Just some fun and utterly contradictory things about life in Amsterdam during its Golden Age:

  1. Dutch children were unruly. From the ages of three to about six, the children spent their days outside in the street, largely unsupervised, doing whatever — to whoever — they pleased. They jeered at people they thought looked funny, threw stones and mud at people they assumed to be foreigners. Foreigners, in turn, were scandalized by the rowdiness of the young mob rolling through the streets. But attempts to confront parents about their misbehaving kids were often met with disbelief or anger. No one wanted to believe that their spoiled angel was a problem.
  2. Did I say parents were indulgent? Apparently, that indulgence ran out eventually. Amsterdam’s prison was called the Rasphuis and was not just for criminals but lazy people and sons who displeased their fathers. The Dutch were particularly industrious and not only prized hard work, but absolutely disdained those who refused to work. So the Raphuis had an engenius punishment. Those who refused to work were thrown into the building’s cellar, which slowly filled with water. The only way to empty the water — and save their own lives — was to continually work a hand-operated pump.

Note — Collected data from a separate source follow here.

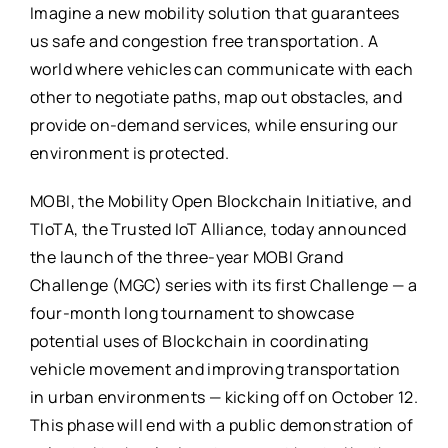
Imagine a new mobility solution that guarantees
us safe and congestion free transportation. A
world where vehicles can communicate with each
other to negotiate paths, map out obstacles, and
provide on-demand services, while ensuring our
environment is protected.
MOBI, the Mobility Open Blockchain Initiative, and
TIoTA, the Trusted IoT Alliance, today announced
the launch of the three-year MOBI Grand
Challenge (MGC) series with its first Challenge — a
four-month long tournament to showcase
potential uses of Blockchain in coordinating
vehicle movement and improving transportation
in urban environments — kicking off on October 12.
This phase will end with a public demonstration of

  3. Women had their own prison — the Spinhuis. It was mostly for prostitutes and daughters who had run away from home, as well as husbands who wanted to get rid of their wives and so accused them of drunkenness or misconduct or whatever they wished to dream up.
  4. It wasn’t just the husbands who could be strict. The Dutch Reformed Church of the time was notorious for frowning on anything fun. Before weddings, it often appointed someone to visit the bride- and groom-to-be to entreat them to not have any dancing at their upcoming nuptials, as dancing was of the flesh and too sinful to be tolerated.
  5. Yet among all the seriousness and piety, the Dutch were swimming in ridiculous wealth. What you’ve heard about Tulipmania is pretty much true. It was the first recorded economic bubble in history. At the height of it, one common Amsterdammer was able to make 60,000 florins (about $3.6 million in 2019 US dollars) just by growing tulips in his courtyard. But in order to do so, home gardeners had to jealously guard their cash crop. Men stayed up all night to keep watch over their bulbs, and some built elaborate theft detection systems outfitted with warning bells to alert them to would-be thieves. Of course, it all came crashing down when buyers fled the market, leaving people who held pricey tulip bulb futures holding the bag. Then, like now, the government stepped in, devising a plan to annul contracts at the price of 10 percent indemnity paid by the buyer to the seller. Even so, many fortunes and future dreams were crushed by the crash.